Looking below you can see a big chunk of unformatted code as the caption. We can’t really format it because return carriages will be displayed on the plot itself. Let’s look at what it would take to return the daily cases for just DC.
dot_map +
labs(
title = "COVID-19",
subtitle = "in DC, Maryland, and Virgina",
# Using glue we can find the relevant total
caption = "Date: {format(as.Date(closest_state), '%B %d')} | DC Cases: {format(dots_final[dots_final$Date == closest_state,]$dc[1], big.mark = ',')} | Maryland Cases: {format(dots_final[dots_final$Date == closest_state,]$md[1], big.mark = ',')} | Virginia Cases: {format(dots_final[dots_final$Date == closest_state,]$va[1], big.mark = ',')} | Total Cases: {format(dots_final[dots_final$Date == closest_state,]$day_total[1], big.mark = ',')}"
#caption = "{closest state}"
)
Let’s look at what it would take to return the daily cases for just DC. What we are doing here is taking the dataframe that will be passed to ggplot and filtering down the date to closest_state and returning the first value for the district of columbia column.
So what is closest_state? This is a special variable that represents whatever variable you used to sequence your data. In our case, we are using the date to sequence the data, which is why we filter our date column down to the closest_state.

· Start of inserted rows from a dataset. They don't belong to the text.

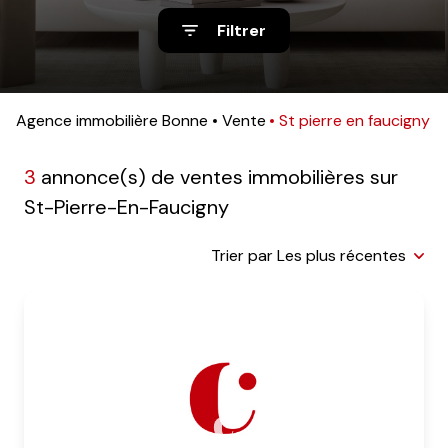
nos
Filtrer
avis
clients
notre
Agence immobilière Bonne
Vente
St pierre en faucigny
agence
3
annonce(s) de ventes immobilières sur
contact
St-Pierre-En-Faucigny
Trier par Les plus récentes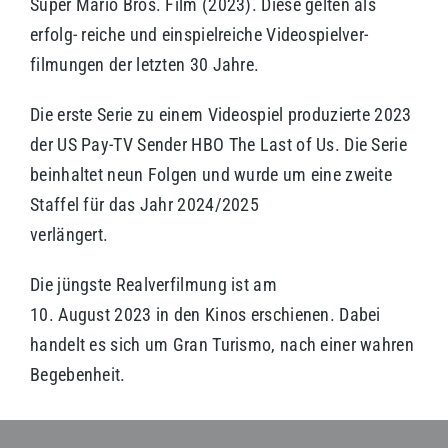
Super Mario Bros. Film (2023). Diese gelten als
erfolg- reiche und einspielreiche Videospielver-
filmungen der letzten 30 Jahre.
Die erste Serie zu einem Videospiel produzierte 2023
der US Pay-TV Sender HBO The Last of Us. Die Serie
beinhaltet neun Folgen und wurde um eine zweite
Staffel für das Jahr 2024/2025
verlängert.
Die jüngste Realverfilmung ist am
10. August 2023 in den Kinos erschienen. Dabei
handelt es sich um Gran Turismo, nach einer wahren
Begebenheit.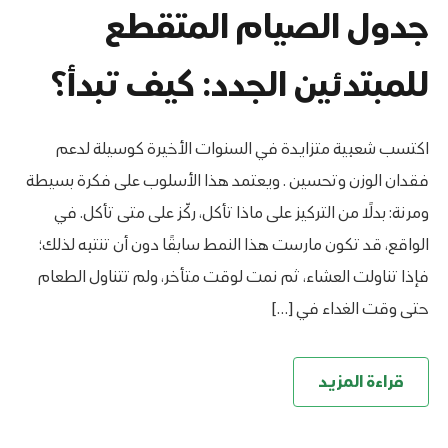
جدول الصيام المتقطع
للمبتدئين الجدد: كيف تبدأ؟
اكتسب شعبية متزايدة في السنوات الأخيرة كوسيلة لدعم
فقدان الوزن وتحسين . ويعتمد هذا الأسلوب على فكرة بسيطة
ومرنة: بدلًا من التركيز على ماذا تأكل، ركّز على متى تأكل. في
الواقع، قد تكون مارست هذا النمط سابقًا دون أن تنتبه لذلك؛
فإذا تناولت العشاء، ثم نمت لوقت متأخر، ولم تتناول الطعام
حتى وقت الغداء في […]
قراءة المزيد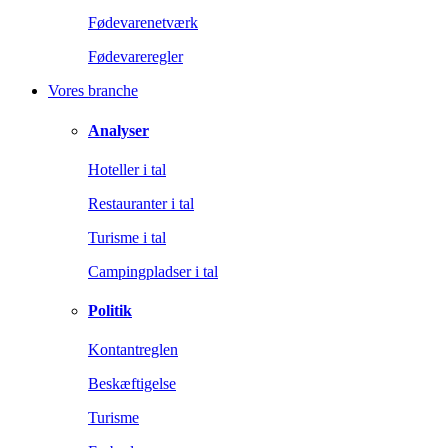
Fødevarenetværk
Fødevareregler
Vores branche
Analyser
Hoteller i tal
Restauranter i tal
Turisme i tal
Campingpladser i tal
Politik
Kontantreglen
Beskæftigelse
Turisme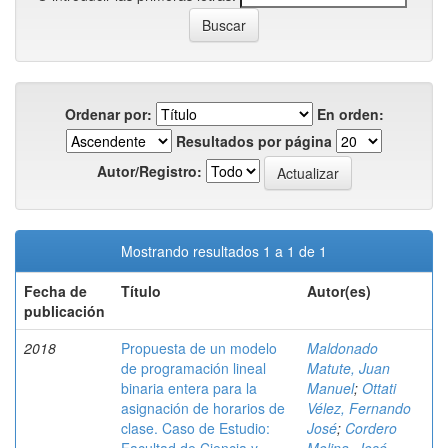
Ordenar por:
En orden:
Resultados por página
Autor/Registro:
Mostrando resultados 1 a 1 de 1
Fecha de
Título
Autor(es)
publicación
2018
Propuesta de un modelo
Maldonado
de programación lineal
Matute, Juan
binaria entera para la
Manuel
;
Ottati
asignación de horarios de
Vélez, Fernando
clase. Caso de Estudio:
José
;
Cordero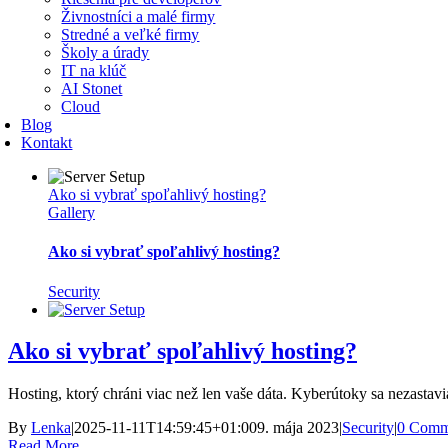
Živnostníci a malé firmy
Stredné a veľké firmy
Školy a úrady
IT na klúč
AI Stonet
Cloud
Blog
Kontakt
Ako si vybrať spoľahlivý hosting?
Gallery
Ako si vybrať spoľahlivý hosting?
Security
Ako si vybrať spoľahlivý hosting?
Hosting, ktorý chráni viac než len vaše dáta. Kyberútoky sa nezastavia
By
Lenka
|
2025-11-11T14:59:45+01:00
9. mája 2023
|
Security
|
0 Comm
Read More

DC Cases: {format(dots_final[dots_final$Date == closest_state,]$dc[1], big.mark = ',')}
Animating the Whole Thing
Finally, the actual animation part.
This is even simpler than creating the ggplot. Just specify which variable should be used to sequence the data (surprise its still “Date”), and specify a few things about how you want the gif to render.
If you are testing, I would recommend lowering the number of nframes. This will create less plots, which in turn will lower the rendering time.
dot_map+
transition_states(
Date,
transition_length = 2,
state_length = 1
)
animate(dot_map,
nframes = 150, #more frames for make it smoother but longer to render
fps = 10, #how many frames are shown per second
height = 400,
width = 800,
end_pause = 30
)
anim_save("covid19_dot_map.gif")
And there you have it! A beautiful gif showing the spread of COVID-19.